While the majority of work at Phoenix Edit is commercial production, corporate clients are increasingly turning to HD for in-store video. “All of the Macs that we use for design and effects have DeckLink cards attached to Sony NTSC monitors,” explains Silverman. “That allows us to accurately preview our work and participate in client-supervised sessions.” While the pipeline is SD, Silverman insists that all source material be captured as 10-bit uncompressed files.

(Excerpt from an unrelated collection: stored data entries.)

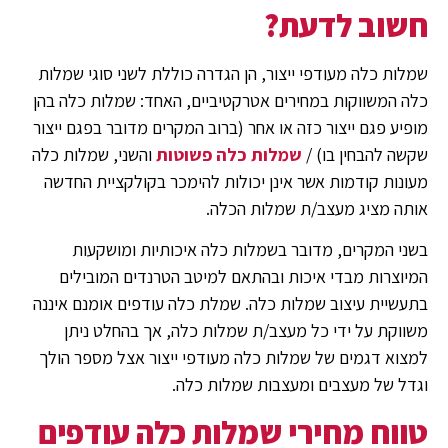
חשוב לדעת?
שמלות כלה מעודפי ייצור, הן הגדרה כוללת לשני סוגי שמלות
כלה המשווקות במחירים אטרקטיביים, האחד: שמלות כלה בהן
מופיע פגם ייצור כזה או אחר (ברוב המקרים מדובר בפגם ייצור
שקשה להבחין בו) /
שמלות כלה פשוטות
והשני, שמלות כלה
מעונות קודמות אשר אינן יכולות להימכר בקולקציית החדשה
אותה מציג מעצב/ת שמלות הכלה.
בשני המקרים, מדובר בשמלות כלה איכותיות ומושקעות
המיוצרות מבדי איכות ובהתאם למיטב הטרנדים המובילים
בתעשיית עיצוב שמלות כלה. שמלת כלה עודפים אומנם איננה
משווקת על ידי כל מעצב/ת שמלות כלה, אך בהחלט ניתן
למצוא דגמים של שמלות כלה מעודפי ייצור אצל מספר הולך
וגדל של מעצבים ומעצבות שמלות כלה.
טווח מחירי שמלות כלה עודפים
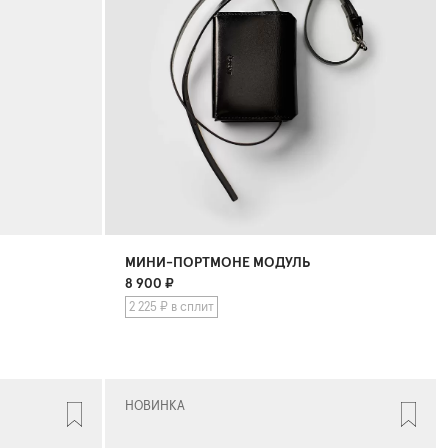
МИНИ-ПОРТМОНЕ МОДУЛЬ
8 900
₽
2 225 ₽ в сплит
НОВИНКА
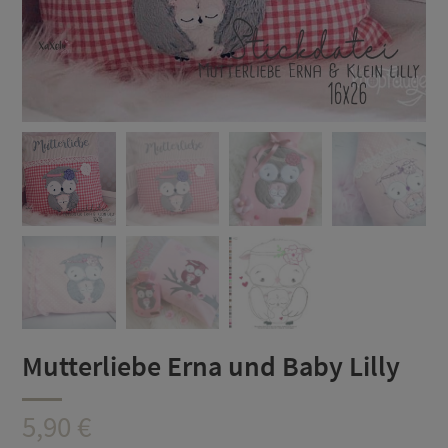
Mutterliebe Erna und Baby Lilly
5,90
€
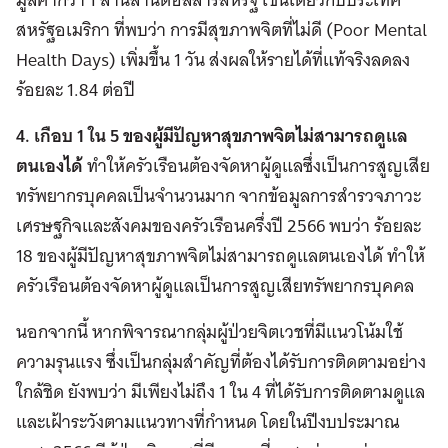
สหรัฐอเมริกา ที่พบว่า การมีสุขภาพจิตที่ไม่ดี (Poor Mental
Health Days) เพิ่มขึ้น 1 วัน ส่งผลให้รายได้ที่แท้จริงลดลง
ร้อยละ 1.84 ต่อปี
4. เกือบ 1 ใน 5 ของผู้มีปัญหาสุขภาพจิตไม่สามารถดูแล
ตนเองได้
ทำให้ครัวเรือนต้องจัดหาผู้ดูแลซึ่งเป็นการสูญเสีย
ทรัพยากรบุคคลเป็นจำนวนมาก จากข้อมูลการสำรวจภาวะ
เศรษฐกิจและสังคมของครัวเรือนครึ่งปี 2566 พบว่า ร้อยละ
18 ของผู้มีปัญหาสุขภาพจิตไม่สามารถดูแลตนเองได้ ทำให้
ครัวเรือนต้องจัดหาผู้ดูแลเป็นการสูญเสียทรัพยากรบุคคล
นอกจากนี้ หากพิจารณากลุ่มผู้ป่วยจิตเวชที่มีแนวโน้มใช้
ความรุนแรง ซึ่งเป็นกลุ่มสำคัญที่ต้องได้รับการติดตามอย่าง
ใกล้ชิด ยังพบว่า มีเพียงไม่ถึง 1 ใน 4 ที่ได้รับการติดตามดูแล
และเฝ้าระวังตามแนวทางที่กำหนด โดยในปีงบประมาณ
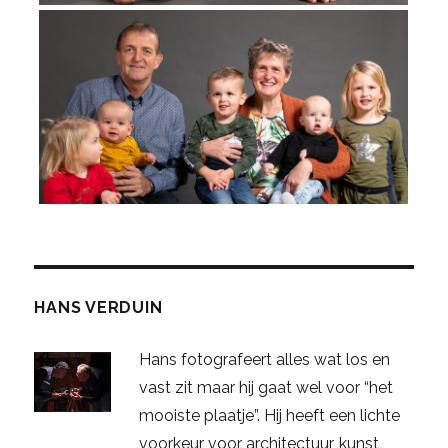
HANS VERDUIN
Hans fotografeert alles wat los en
vast zit maar hij gaat wel voor “het
mooiste plaatje”. Hij heeft een lichte
voorkeur voor architectuur, kunst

Most of the software used in the visual effects department can process and render 16-bit files, for instance, Maya, Electric Image, After Effects, Curious gFx, Photoshop, Combustion, and Shake, so it makes sense to maintain the highest quality throughout the system.
Phoenix Edit uses a digital router to connect Avid NLEs, Flame, and Smoke systems with the Mac-based visual effects department. “This gives us the ability to move footage around our studio in realtime via SDI. If I need to send an animated end-tag from my Mac to our Smoke, I can patch the DeckLink’s output into the Smoke with the router remote on my desk and play the live footage while the Smoke captures it in,” he says. “Final Cut Pro™ with a DeckLink is an excellent, high quality, frame-accurate system that gives us the same I/O quality and precision as our Flame and Smoke.” According to Silverman, system agnosticism leverages the strengths of various platforms and software so that clients get the right solution at the right time.
But it’s not just the tools that are important when working across platforms, it’s also the consistency and confidence that what you see in one software and monitor is identical throughout the studio. “The beauty of the DeckLink card is that it always mirrors [if the app supports QTVOUT] or extends the Mac desktop, so I am always accurately previewing my work,” he says. “I am always seeing my work in the correct color space and pixel aspect ratio. If I’m in Photoshop, I can simply drag my canvas onto my NTSC monitor, hit the F key, and the NTSC is filled with my image.”
Silverman has refined his current SD workflow in a balanced environment of Flame, Smoke, and desktop solutions. He feels that processing HD for visual effects puts a strain on his current system, but he knows that HD is the future. And while he likes the quality of the HD image, he has some misgivings about the added rendering overhead. “In general, I want my HD workflow to feel just like my SD workflow. That means faster/smarter processors, better grid computing integration, faster networking, and more hardware acceleration [ie OpenGL].” He knows that by the time he’s finished another half dozen commercials, enough time may have passed that processing power will be cutting HD down to size.
Even now he’s ready for HD projects, with DeckLink HD cards priced below the cost of a 20-inch LCD monitor. “At this point, the price/performance of the DeckLink make it a no-brainer in every system. It has become a non-issue. Every Mac can have broadcast support for a few hundred bucks and HD for under a grand.”
The new hardware is letting companies like Phoenix Edit, Effects & Design easily move video around their studio in SD and HD. This is one of the reasons why artists with a vision and lots of know-how are able to change the weather in Chicago and bring Russia to the heartland.